Apesar da importância da saúde pública ela foi muitas vezes tratada como secundária. As suas equipas são

curtas e têm tido pouco rejuvenescimento e os recursos financeiros são diminutos e impeditivos de mais ação

no terreno.

A atual legislação estabelece os seguintes rácios: a) um médico com o grau de especialista em saúde pública

por cada 25 000 habitantes; b) um enfermeiro por cada 30 000 habitantes; c) um técnico de saúde ambiental por

cada 15 000 habitantes.

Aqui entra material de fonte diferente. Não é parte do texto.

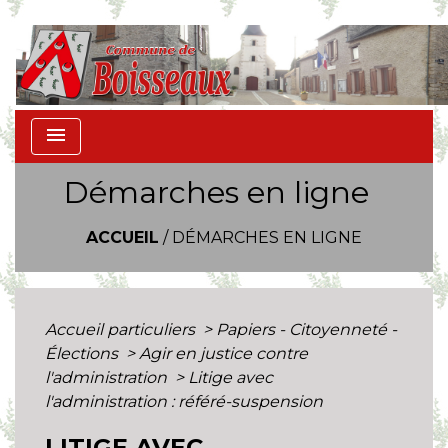
menu
Démarches en ligne
ACCUEIL
/
DÉMARCHES EN LIGNE
Accueil particuliers
>
Papiers - Citoyenneté -
Élections
>
Agir en justice contre
l'administration
>
Litige avec
l'administration : référé-suspension
LITIGE AVEC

Acontece que estes valores estão, por um lado, por cumprir; por outro lado, a necessitar

de atualização se quisermos ter um efetivo dispositivo de saúde pública capaz de corresponder a todas as

competências e exigências que lhes são atribuídas por lei. Seguindo estes rácios, e tendo em conta que a

população residente em Portugal em 2020 era, segundo o INE, de 10 298 252 habitantes, Portugal deveria ter,

grosso modo, 412 médicos especialistas em saúde pública, 343 enfermeiros especialistas nesta área, assim

como 687 técnicos de saúde ambiental. Os profissionais realmente existentes têm ficado muito aquém destes

rácios. O relatório da Comissão para a Reforma da Saúde Pública, publicado em 2017, assinalava a carência

de 132 médicos, 182 enfermeiros e 293 técnicos de saúde ambiental. No final de 2019 os números de

profissionais rondavam os 307 médicos, 234 enfermeiros e 363 técnicos de saúde ambiental; ainda muito longe

dos rácios preconizados em lei. Já durante 2021, o Governo anunciou a contratação de 110 enfermeiros e 110

técnicos de saúde ambiental, o que continua a ser largamente insuficiente para cumprimento dos rácios legais.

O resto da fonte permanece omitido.